“Obama’nın
da bildiği gibi karmaşa aptalcadır.”
2002
yılında, o zamanlar Illinois Eyalet Senatörü olan Barack Obama, “Bütün
savaşlara karşı değilim.” demişti. “Karşı olduğum aptal bir savaş. Karşı
olduğum, döküntü bir savaş.”
Harekete
geçmek için ona verilen zamana bakarsak, çok az kişi, Obama’nın Işid’e karşı
silahlı mücadelesini aptal bir savaş olarak tarif ederdi. Ama bu müdahale ile
ilgili ne kadar çok şey öğrenirsek, Başkan’ın özdeyişindeki aptal kavramının o
kadar bozuk olduğunu görüyoruz. Amaçlar, parametreler ve savaştaki beklentiler
giderek belirsizleşiyor.
Ben
savaşın yeni başladığını, şu anda ABD ve koalisyon ortakları arasında rol
paylaşımı yapıldığını görüyorum.
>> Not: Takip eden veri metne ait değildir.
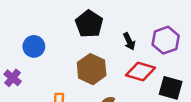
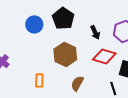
blue circle: (34, 46) -> (34, 24), moved

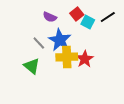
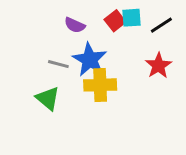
cyan square: (88, 22) -> (132, 18), moved, turned -32
gray line: (39, 43) -> (58, 64), turned -32
red star: (85, 59) -> (158, 66), moved

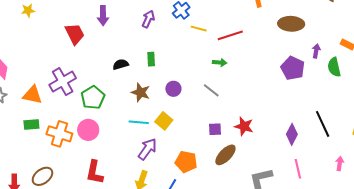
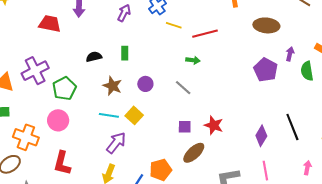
red trapezoid: (75, 34) -> (50, 24), turned -55
orange cross: (59, 134) -> (26, 137), moved
orange pentagon: (186, 162) -> (161, 170), moved, turned -30

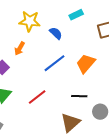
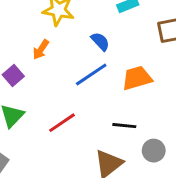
blue semicircle: (56, 33) -> (100, 41), moved
orange trapezoid: (86, 63) -> (137, 78), turned 30

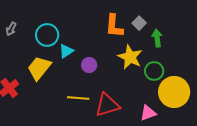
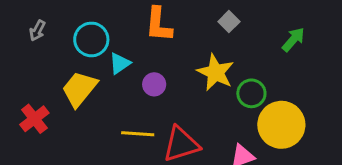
orange L-shape: (114, 26) -> (159, 25), moved
green arrow: (157, 38) -> (293, 39), moved, turned 48

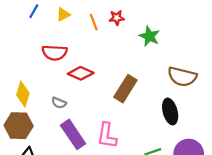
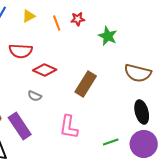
gray semicircle: (59, 103) -> (35, 96), moved
black ellipse: (170, 112) -> (142, 112), moved
purple rectangle: (73, 134) -> (20, 126), moved

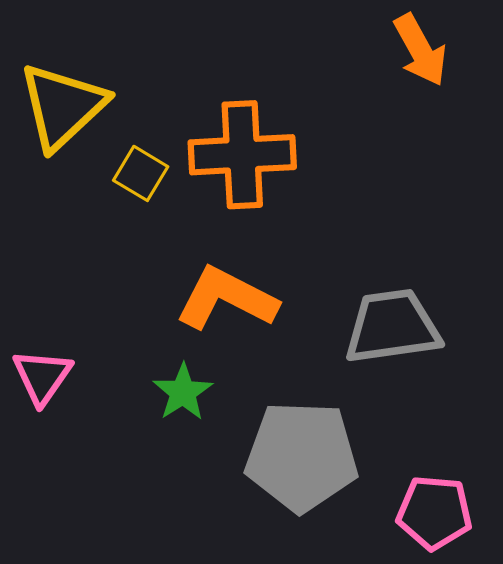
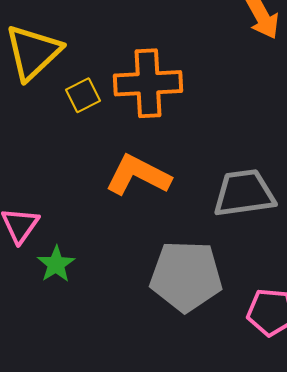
yellow square: (141, 173) -> (83, 95), turned 32
green star: (183, 392) -> (56, 264), moved

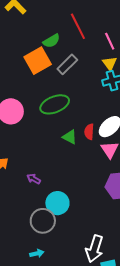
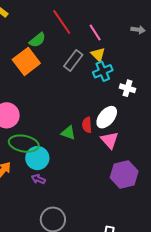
gray rectangle: (67, 64) -> (73, 60), moved
green ellipse: (55, 104) -> (24, 144), moved, turned 40
cyan circle: (57, 203) -> (37, 158), moved

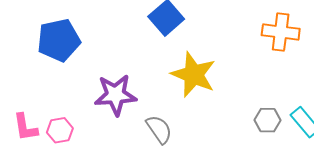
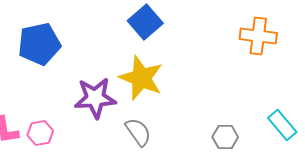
yellow star: (194, 75) -> (141, 78), moved
gray hexagon: (267, 120) -> (225, 137), moved

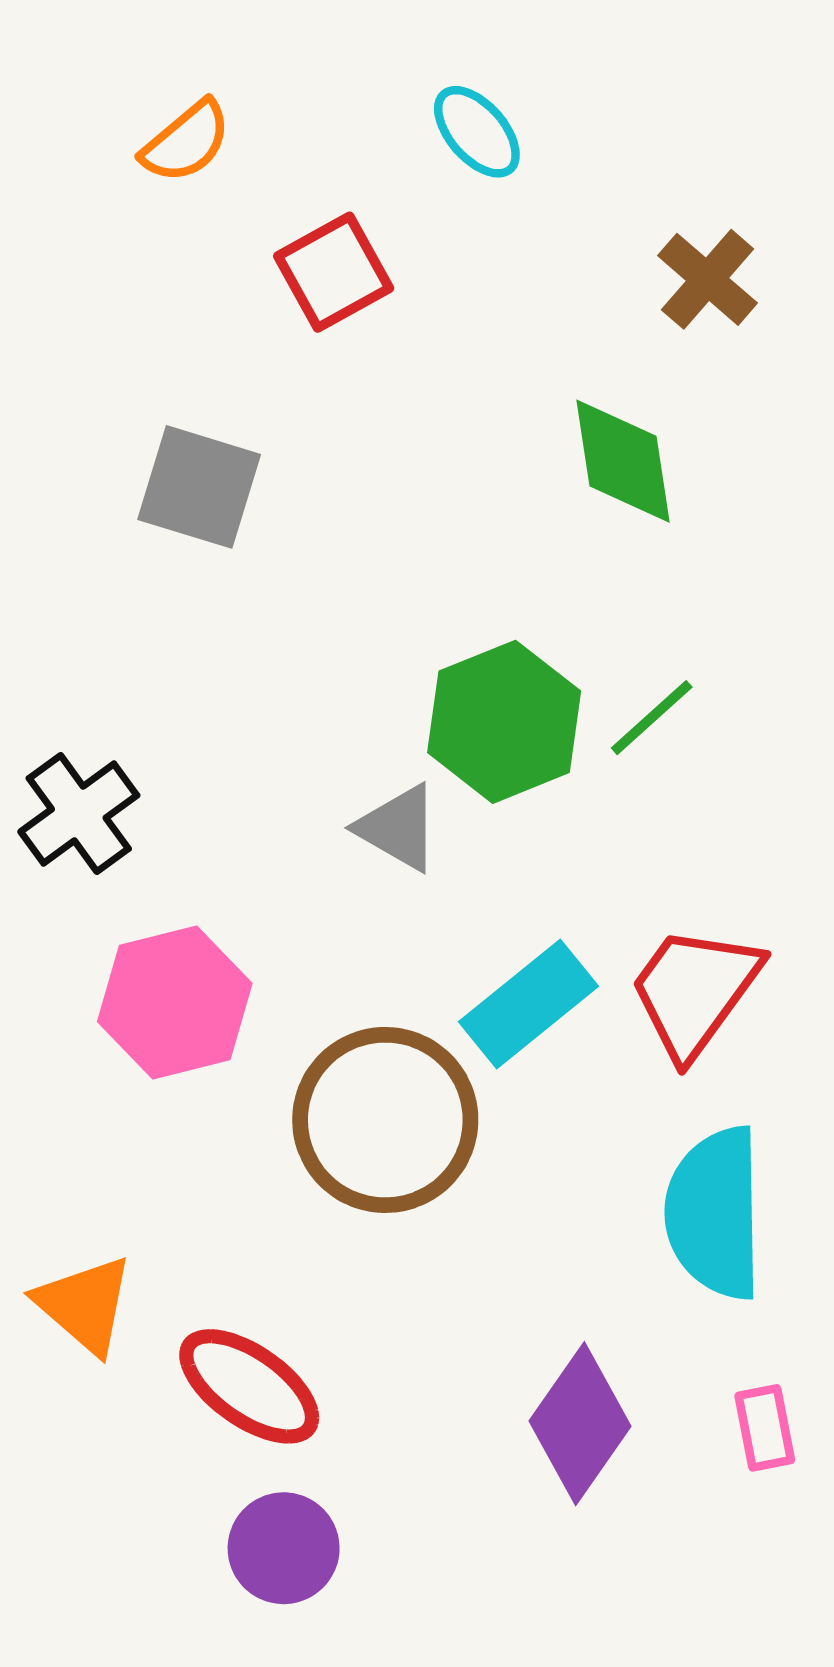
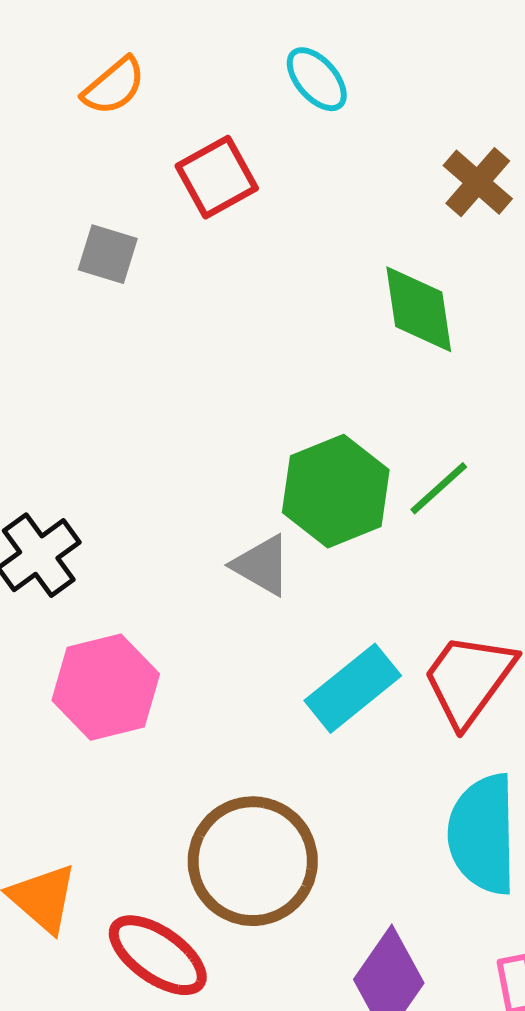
gray square: (199, 487) -> (108, 254), moved, size x0.7
brown circle: (385, 1120) -> (253, 861), moved

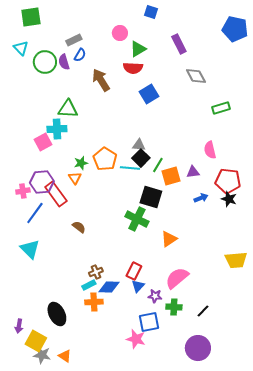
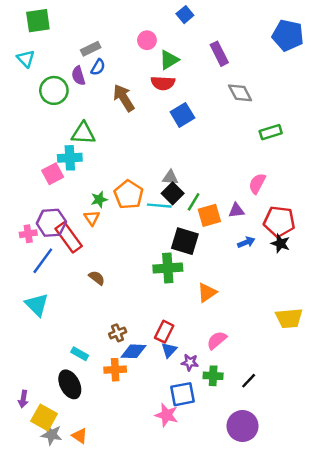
blue square: (151, 12) -> (185, 15), turned 32
green circle: (45, 62) -> (54, 90), moved
pink semicircle: (210, 150) -> (257, 184), turned 42
green cross: (137, 219) -> (168, 268), turned -30
pink semicircle: (177, 278) -> (217, 340), size x0.7
cyan rectangle: (89, 285) -> (80, 354), moved, turned 56

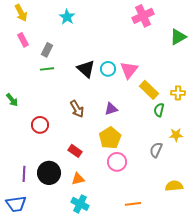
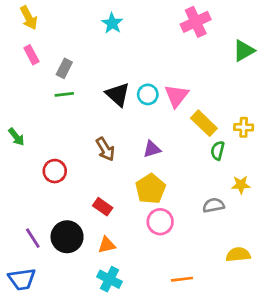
cyan star: (67, 17) -> (112, 23), moved
gray semicircle: (156, 150) -> (213, 205), turned 56
purple line: (24, 174) -> (33, 238), turned -35

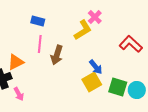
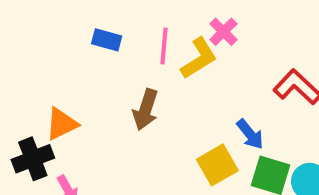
pink line: (40, 44) -> (164, 46), moved
blue arrow: (96, 67) -> (250, 134), moved

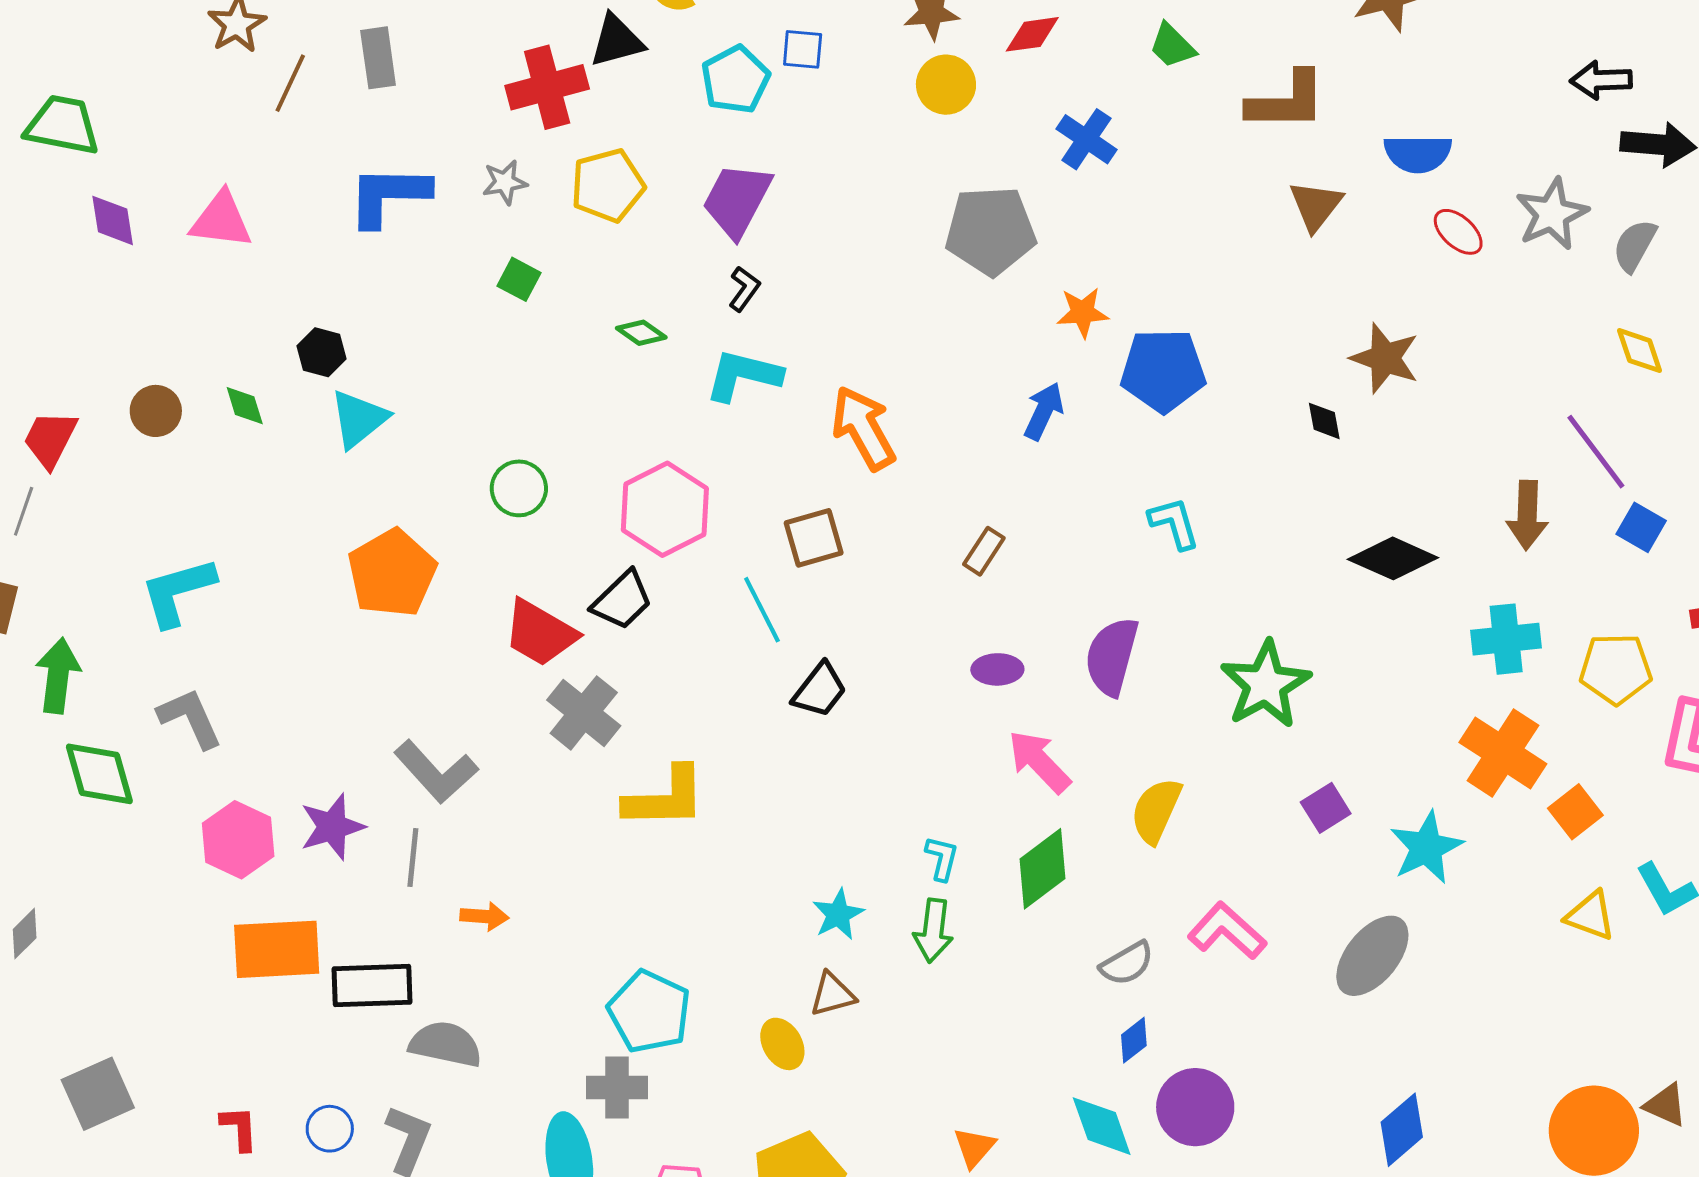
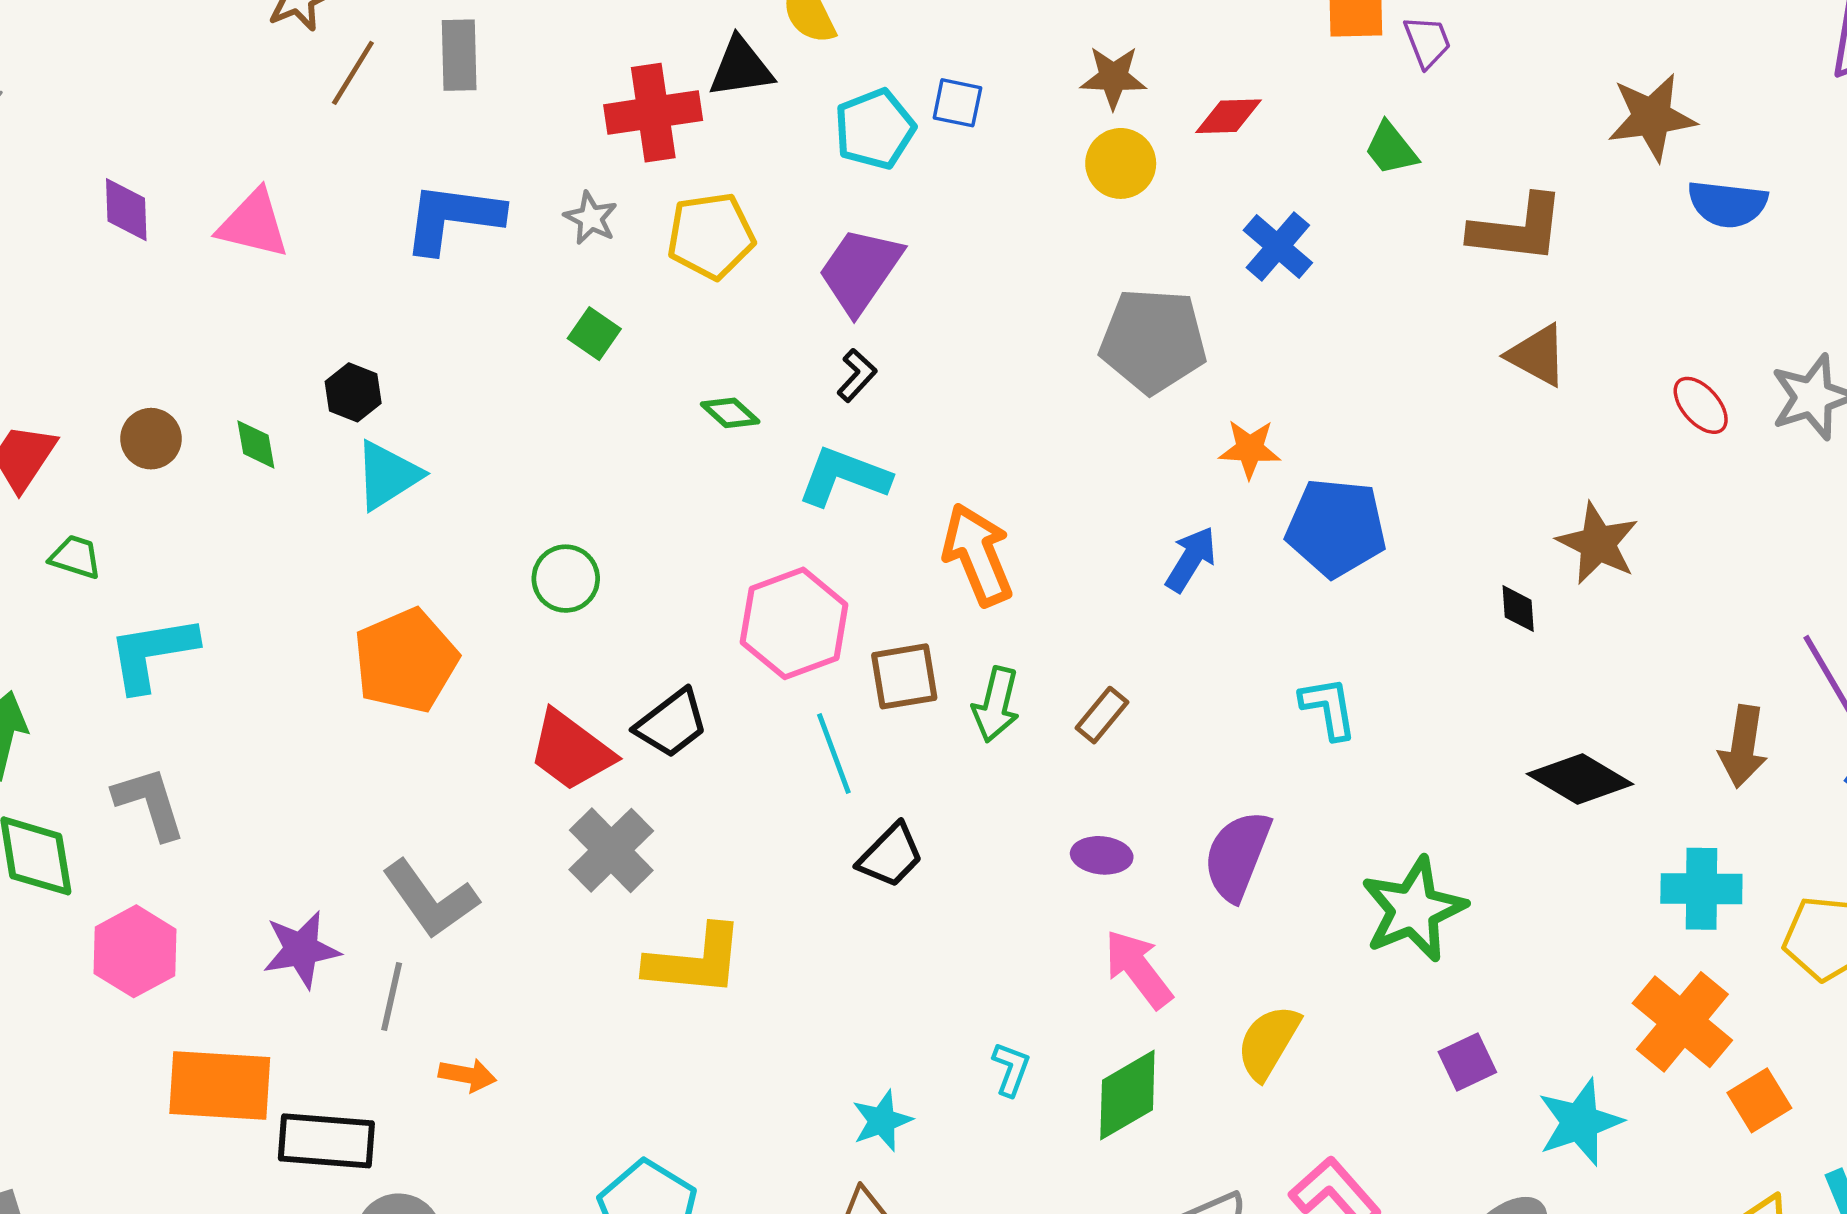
green trapezoid: (62, 125) -> (75, 557), moved, size x0.6
blue semicircle: (1418, 154) -> (1728, 204), moved
gray star: (505, 182) -> (591, 218), turned 30
brown triangle: (1316, 206) -> (1537, 355), turned -46
pink hexagon: (665, 509) -> (794, 623), moved
pink hexagon: (238, 840) -> (135, 951), moved
green arrow: (933, 931) -> (996, 705), moved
ABD liderliğindeki hava saldırılarının gerçek
bir etkiye sahip olduğunu da biliyorum. Bombalama kampanyası olmasaydı,
Türkiye- Suriye sınırındaki Kobani şimdiye kadar Işid’in eline geçmiş olurdu.
Ve Irak'ın Kürt bölgesinin kalbi için ciddi tehdit olabilirdi.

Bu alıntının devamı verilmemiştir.